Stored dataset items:
----------

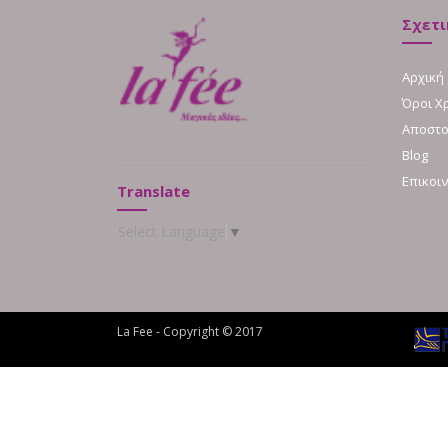
Σχετι
Αρχική
Όροι Χ
Αποστο
Blog
Επικοι
Translate
Select Language
▼
La Fee - Copyright © 2017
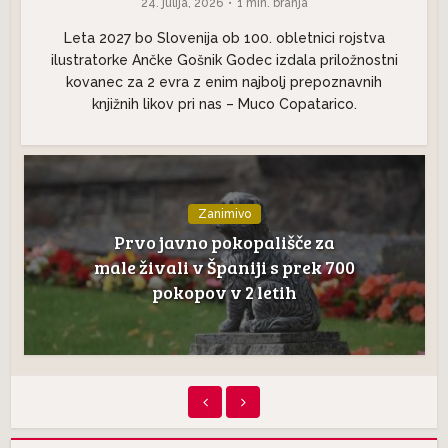
24. julija, 2026
1 min. branja
Leta 2027 bo Slovenija ob 100. obletnici rojstva
ilustratorke Ančke Gošnik Godec izdala priložnostni
kovanec za 2 evra z enim najbolj prepoznavnih
knjižnih likov pri nas – Muco Copatarico.
Zanimivo
Zakaj vas pes liže po roki? Od
ljubezni do starodavnih
nagonov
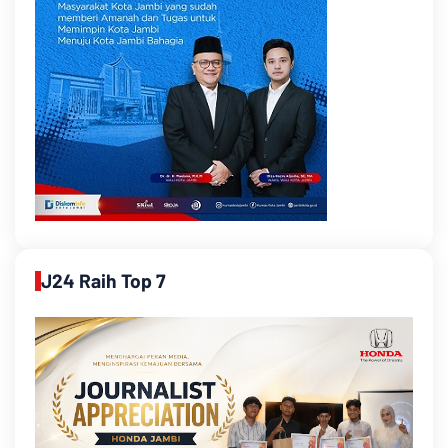
J24 Raih Top 7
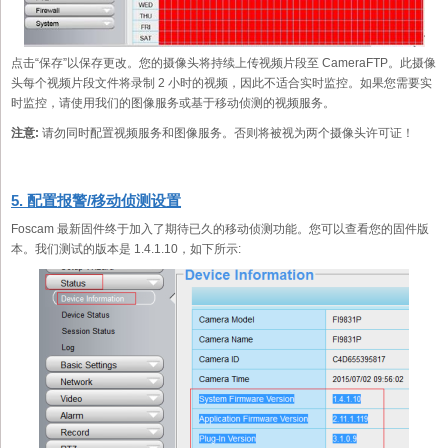
点击“保存”以保存更改。您的摄像头将持续上传视频片段至 CameraFTP。此摄像
头每个视频片段文件将录制 2 小时的视频，因此不适合实时监控。如果您需要实
时监控，请使用我们的图像服务或基于移动侦测的视频服务。
注意:
请勿同时配置视频服务和图像服务。否则将被视为两个摄像头许可证！
5. 配置报警/移动侦测设置
Foscam 最新固件终于加入了期待已久的移动侦测功能。您可以查看您的固件版
本。我们测试的版本是 1.4.1.10，如下所示:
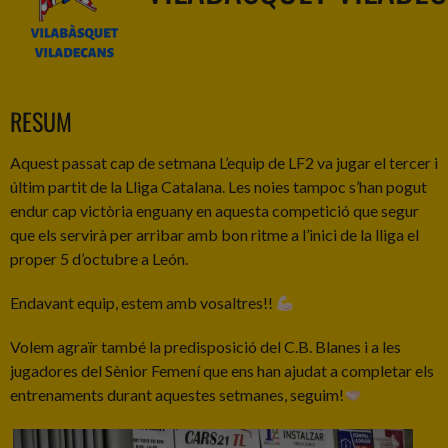
RESUM
Aquest passat cap de setmana L’equip de LF2 va jugar el tercer i
últim partit de la Lliga Catalana. Les noies tampoc s’han pogut
endur cap victòria enguany en aquesta competició que segur
que els servirà per arribar amb bon ritme a l’inici de la lliga el
proper 5 d’octubre a León.
Endavant equip, estem amb vosaltres!!
Volem agraïr també la predisposició del C.B. Blanes i a les
jugadores del Sènior Femení que ens han ajudat a completar els
entrenaments durant aquestes setmanes, seguim!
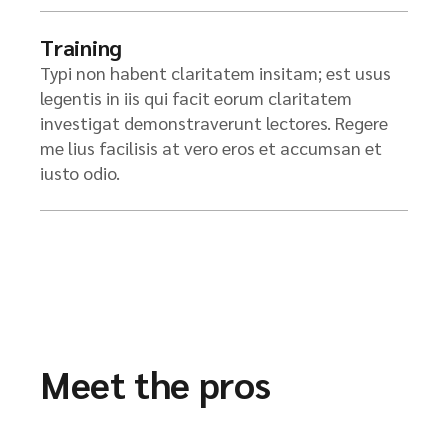
Training
Typi non habent claritatem insitam; est usus
legentis in iis qui facit eorum claritatem
investigat demonstraverunt lectores. Regere
me lius facilisis at vero eros et accumsan et
iusto odio.
Meet the pros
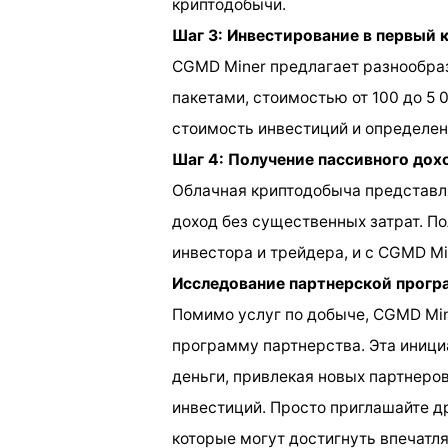
криптодобычи.
Шаг 3: Инвестирование в первый 
CGMD Miner предлагает разнообраз
пакетами, стоимостью от 100 до 5
стоимость инвестиций и определен
Шаг 4: Получение пассивного дох
Облачная криптодобыча представля
доход без существенных затрат. П
инвестора и трейдера, и с CGMD Mi
Исследование партнерской прог
Помимо услуг по добыче, CGMD Mi
программу партнерства. Эта иници
деньги, привлекая новых партнеров
инвестиций. Просто приглашайте др
которые могут достигнуть впечатл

----------

Directions ->
Please transcribe each entry exactly, but skip any picture it holds.

Solution to this exercise ->
Σχετι
Αρχική
Όροι Χ
Αποστο
Blog
Επικοι
Translate
Select Language
▼
La Fee - Copyright © 2017
24. julija, 2026
1 min. branja
Leta 2027 bo Slovenija ob 100. obletnici rojstva
ilustratorke Ančke Gošnik Godec izdala priložnostni
kovanec za 2 evra z enim najbolj prepoznavnih
knjižnih likov pri nas – Muco Copatarico.
Zanimivo
Zakaj vas pes liže po roki? Od
ljubezni do starodavnih
nagonov
J24 Raih Top 7
点击“保存”以保存更改。您的摄像头将持续上传视频片段至 CameraFTP。此摄像
头每个视频片段文件将录制 2 小时的视频，因此不适合实时监控。如果您需要实
时监控，请使用我们的图像服务或基于移动侦测的视频服务。
注意:
请勿同时配置视频服务和图像服务。否则将被视为两个摄像头许可证！
5. 配置报警/移动侦测设置
Foscam 最新固件终于加入了期待已久的移动侦测功能。您可以查看您的固件版
本。我们测试的版本是 1.4.1.10，如下所示:
RESUM
Aquest passat cap de setmana L’equip de LF2 va jugar el tercer i
últim partit de la Lliga Catalana. Les noies tampoc s’han pogut
endur cap victòria enguany en aquesta competició que segur
que els servirà per arribar amb bon ritme a l’inici de la lliga el
proper 5 d’octubre a León.
Endavant equip, estem amb vosaltres!!
Volem agraïr també la predisposició del C.B. Blanes i a les
jugadores del Sènior Femení que ens han ajudat a completar els
entrenaments durant aquestes setmanes, seguim!
Training
Typi non habent claritatem insitam; est usus
legentis in iis qui facit eorum claritatem
investigat demonstraverunt lectores. Regere
me lius facilisis at vero eros et accumsan et
iusto odio.
Meet the pros
криптодобычи.
Шаг 3: Инвестирование в первый 
CGMD Miner предлагает разнообраз
пакетами, стоимостью от 100 до 5
стоимость инвестиций и определен
Шаг 4: Получение пассивного дох
Облачная криптодобыча представля
доход без существенных затрат. П
инвестора и трейдера, и с CGMD Mi
Исследование партнерской прог
Помимо услуг по добыче, CGMD Mi
программу партнерства. Эта иници
деньги, привлекая новых партнеров
инвестиций. Просто приглашайте др
которые могут достигнуть впечатл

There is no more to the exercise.